◆ Exercise details
Nothing in the records that follow should differ once you have copied them out.

◆ The records
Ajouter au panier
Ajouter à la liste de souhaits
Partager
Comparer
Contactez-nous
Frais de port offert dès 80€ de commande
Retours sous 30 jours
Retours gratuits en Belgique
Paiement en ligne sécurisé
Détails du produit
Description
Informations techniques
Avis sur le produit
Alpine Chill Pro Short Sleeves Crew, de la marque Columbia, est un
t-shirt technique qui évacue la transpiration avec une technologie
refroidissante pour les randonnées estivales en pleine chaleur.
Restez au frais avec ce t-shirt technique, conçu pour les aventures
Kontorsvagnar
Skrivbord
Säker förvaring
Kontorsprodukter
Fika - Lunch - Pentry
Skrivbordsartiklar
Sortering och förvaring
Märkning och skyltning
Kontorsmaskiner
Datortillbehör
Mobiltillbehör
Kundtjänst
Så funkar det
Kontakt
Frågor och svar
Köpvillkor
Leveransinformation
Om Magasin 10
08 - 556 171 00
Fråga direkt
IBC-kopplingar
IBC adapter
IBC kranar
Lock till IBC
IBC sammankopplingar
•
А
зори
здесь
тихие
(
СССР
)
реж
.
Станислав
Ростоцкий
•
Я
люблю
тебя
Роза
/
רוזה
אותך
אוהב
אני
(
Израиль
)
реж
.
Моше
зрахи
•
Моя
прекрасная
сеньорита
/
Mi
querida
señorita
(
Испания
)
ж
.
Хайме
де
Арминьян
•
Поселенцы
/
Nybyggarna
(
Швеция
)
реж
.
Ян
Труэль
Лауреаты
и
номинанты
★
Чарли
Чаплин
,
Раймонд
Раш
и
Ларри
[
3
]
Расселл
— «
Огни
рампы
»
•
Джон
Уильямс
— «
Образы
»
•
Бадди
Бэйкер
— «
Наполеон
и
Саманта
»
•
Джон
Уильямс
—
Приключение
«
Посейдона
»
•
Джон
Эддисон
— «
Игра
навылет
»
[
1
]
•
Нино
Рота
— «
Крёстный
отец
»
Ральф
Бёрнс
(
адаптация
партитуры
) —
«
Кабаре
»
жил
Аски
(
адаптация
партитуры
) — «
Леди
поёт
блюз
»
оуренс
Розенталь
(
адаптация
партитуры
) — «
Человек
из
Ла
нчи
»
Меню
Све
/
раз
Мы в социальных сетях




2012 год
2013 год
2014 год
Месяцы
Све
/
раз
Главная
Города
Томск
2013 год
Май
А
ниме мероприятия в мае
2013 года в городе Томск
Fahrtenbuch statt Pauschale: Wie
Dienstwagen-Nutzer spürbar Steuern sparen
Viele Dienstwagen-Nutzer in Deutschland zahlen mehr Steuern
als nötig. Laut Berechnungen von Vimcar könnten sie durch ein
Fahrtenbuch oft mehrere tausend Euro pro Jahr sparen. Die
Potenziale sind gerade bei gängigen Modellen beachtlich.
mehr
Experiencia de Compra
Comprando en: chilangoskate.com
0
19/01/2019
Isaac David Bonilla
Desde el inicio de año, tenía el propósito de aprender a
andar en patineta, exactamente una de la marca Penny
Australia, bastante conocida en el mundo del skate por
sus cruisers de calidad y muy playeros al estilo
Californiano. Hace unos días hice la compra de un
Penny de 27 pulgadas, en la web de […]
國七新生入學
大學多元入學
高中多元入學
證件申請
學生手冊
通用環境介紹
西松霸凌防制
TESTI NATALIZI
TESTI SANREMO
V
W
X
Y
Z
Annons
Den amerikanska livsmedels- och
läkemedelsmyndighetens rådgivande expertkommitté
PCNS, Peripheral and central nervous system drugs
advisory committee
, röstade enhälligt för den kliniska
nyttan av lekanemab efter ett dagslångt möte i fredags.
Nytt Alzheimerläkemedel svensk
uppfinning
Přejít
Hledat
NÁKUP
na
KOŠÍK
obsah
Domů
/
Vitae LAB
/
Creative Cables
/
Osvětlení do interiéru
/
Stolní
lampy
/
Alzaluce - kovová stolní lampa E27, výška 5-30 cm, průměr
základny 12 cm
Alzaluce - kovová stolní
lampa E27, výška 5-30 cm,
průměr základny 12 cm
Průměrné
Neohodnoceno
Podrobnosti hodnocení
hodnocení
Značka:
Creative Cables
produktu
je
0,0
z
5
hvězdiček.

◆ Completed task
Ajouter au panier
Ajouter à la liste de souhaits
Partager
Comparer
Contactez-nous
Frais de port offert dès 80€ de commande
Retours sous 30 jours
Retours gratuits en Belgique
Paiement en ligne sécurisé
Détails du produit
Description
Informations techniques
Avis sur le produit
Alpine Chill Pro Short Sleeves Crew, de la marque Columbia, est un
t-shirt technique qui évacue la transpiration avec une technologie
refroidissante pour les randonnées estivales en pleine chaleur.
Restez au frais avec ce t-shirt technique, conçu pour les aventures
Kontorsvagnar
Skrivbord
Säker förvaring
Kontorsprodukter
Fika - Lunch - Pentry
Skrivbordsartiklar
Sortering och förvaring
Märkning och skyltning
Kontorsmaskiner
Datortillbehör
Mobiltillbehör
Kundtjänst
Så funkar det
Kontakt
Frågor och svar
Köpvillkor
Leveransinformation
Om Magasin 10
08 - 556 171 00
Fråga direkt
IBC-kopplingar
IBC adapter
IBC kranar
Lock till IBC
IBC sammankopplingar
•
А
зори
здесь
тихие
(
СССР
)
реж
.
Станислав
Ростоцкий
•
Я
люблю
тебя
Роза
/
רוזה
אותך
אוהב
אני
(
Израиль
)
реж
.
Моше
зрахи
•
Моя
прекрасная
сеньорита
/
Mi
querida
señorita
(
Испания
)
ж
.
Хайме
де
Арминьян
•
Поселенцы
/
Nybyggarna
(
Швеция
)
реж
.
Ян
Труэль
Лауреаты
и
номинанты
★
Чарли
Чаплин
,
Раймонд
Раш
и
Ларри
[
3
]
Расселл
— «
Огни
рампы
»
•
Джон
Уильямс
— «
Образы
»
•
Бадди
Бэйкер
— «
Наполеон
и
Саманта
»
•
Джон
Уильямс
—
Приключение
«
Посейдона
»
•
Джон
Эддисон
— «
Игра
навылет
»
[
1
]
•
Нино
Рота
— «
Крёстный
отец
»
Ральф
Бёрнс
(
адаптация
партитуры
) —
«
Кабаре
»
жил
Аски
(
адаптация
партитуры
) — «
Леди
поёт
блюз
»
оуренс
Розенталь
(
адаптация
партитуры
) — «
Человек
из
Ла
нчи
»
Меню
Све
/
раз
Мы в социальных сетях




2012 год
2013 год
2014 год
Месяцы
Све
/
раз
Главная
Города
Томск
2013 год
Май
А
ниме мероприятия в мае
2013 года в городе Томск
Fahrtenbuch statt Pauschale: Wie
Dienstwagen-Nutzer spürbar Steuern sparen
Viele Dienstwagen-Nutzer in Deutschland zahlen mehr Steuern
als nötig. Laut Berechnungen von Vimcar könnten sie durch ein
Fahrtenbuch oft mehrere tausend Euro pro Jahr sparen. Die
Potenziale sind gerade bei gängigen Modellen beachtlich.
mehr
Experiencia de Compra
Comprando en: chilangoskate.com
0
19/01/2019
Isaac David Bonilla
Desde el inicio de año, tenía el propósito de aprender a
andar en patineta, exactamente una de la marca Penny
Australia, bastante conocida en el mundo del skate por
sus cruisers de calidad y muy playeros al estilo
Californiano. Hace unos días hice la compra de un
Penny de 27 pulgadas, en la web de […]
國七新生入學
大學多元入學
高中多元入學
證件申請
學生手冊
通用環境介紹
西松霸凌防制
TESTI NATALIZI
TESTI SANREMO
V
W
X
Y
Z
Annons
Den amerikanska livsmedels- och
läkemedelsmyndighetens rådgivande expertkommitté
PCNS, Peripheral and central nervous system drugs
advisory committee
, röstade enhälligt för den kliniska
nyttan av lekanemab efter ett dagslångt möte i fredags.
Nytt Alzheimerläkemedel svensk
uppfinning
Přejít
Hledat
NÁKUP
na
KOŠÍK
obsah
Domů
/
Vitae LAB
/
Creative Cables
/
Osvětlení do interiéru
/
Stolní
lampy
/
Alzaluce - kovová stolní lampa E27, výška 5-30 cm, průměr
základny 12 cm
Alzaluce - kovová stolní
lampa E27, výška 5-30 cm,
průměr základny 12 cm
Průměrné
Neohodnoceno
Podrobnosti hodnocení
hodnocení
Značka:
Creative Cables
produktu
je
0,0
z
5
hvězdiček.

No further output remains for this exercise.